DIRECTIONS FOR THIS TASK ->
Each line of the records that holds "Catharijne" should be shown in full.

Segment Start: RECORDS FOR THE EXERCISE

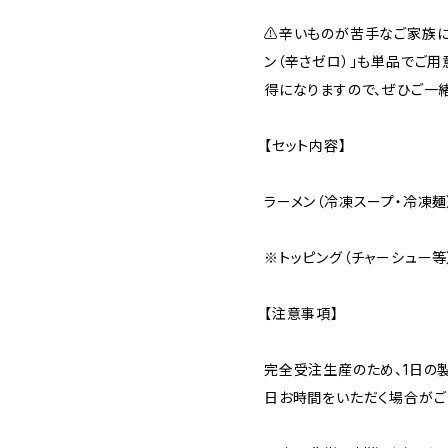
⚠️辛いものが苦手なご家族
ン（辛さゼロ）」も単品でご
得になりますので、ぜひご一
【セット内容】
ラーメン（冷凍スープ・冷凍麺）
※トッピング（チャーシュー等
【注意事項】
完全受注生産のため、1日の
日お時間をいただく場合がご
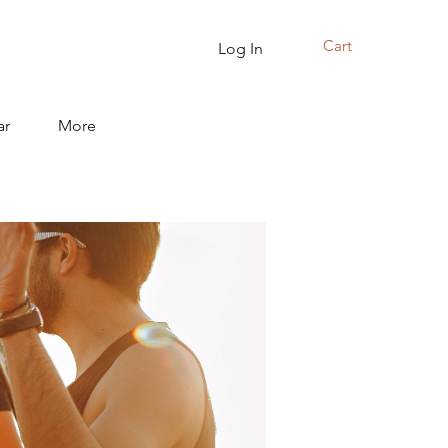
Cart
Log In
ar
More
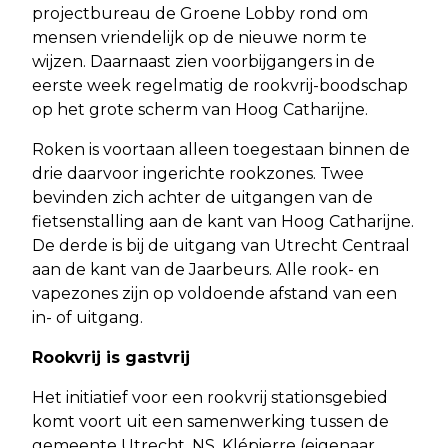
projectbureau de Groene Lobby rond om
mensen vriendelijk op de nieuwe norm te
wijzen. Daarnaast zien voorbijgangers in de
eerste week regelmatig de rookvrij-boodschap
op het grote scherm van Hoog Catharijne.
Roken is voortaan alleen toegestaan binnen de
drie daarvoor ingerichte rookzones. Twee
bevinden zich achter de uitgangen van de
fietsenstalling aan de kant van Hoog Catharijne.
De derde is bij de uitgang van Utrecht Centraal
aan de kant van de Jaarbeurs. Alle rook- en
vapezones zijn op voldoende afstand van een
in- of uitgang.
Rookvrij is gastvrij
Het initiatief voor een rookvrij stationsgebied
komt voort uit een samenwerking tussen de
gemeente Utrecht, NS, Klépierre (eigenaar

Segment End: RECORDS FOR THE EXERCISE

RESPONSE FOR THIS EXERCISE ->
op het grote scherm van Hoog Catharijne.
fietsenstalling aan de kant van Hoog Catharijne.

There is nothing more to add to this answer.